Exercise brief: Your answer should be a single number: the count of lines in the material below that hold "элементы".

Supplied data:

━━━

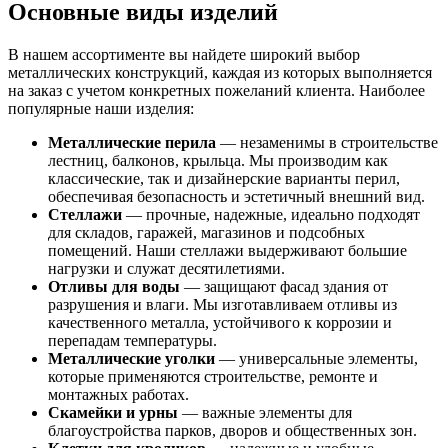
Основные виды изделий
В нашем ассортименте вы найдете широкий выбор
металлических конструкций, каждая из которых выполняется
на заказ с учетом конкретных пожеланий клиента. Наиболее
популярные наши изделия:
Металлические перила
— незаменимы в строительстве
лестниц, балконов, крыльца. Мы производим как
классические, так и дизайнерские варианты перил,
обеспечивая безопасность и эстетичный внешний вид.
Стеллажи
— прочные, надежные, идеально подходят
для складов, гаражей, магазинов и подсобных
помещений. Наши стеллажи выдерживают большие
нагрузки и служат десятилетиями.
Отливы для воды
— защищают фасад здания от
разрушения и влаги. Мы изготавливаем отливы из
качественного металла, устойчивого к коррозии и
перепадам температуры.
Металлические уголки
— универсальные элементы,
которые применяются строительстве, ремонте и
монтажных работах.
Скамейки и урны
— важные элементы для
благоустройства парков, дворов и общественных зон.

━━━

Output of the exercise: 2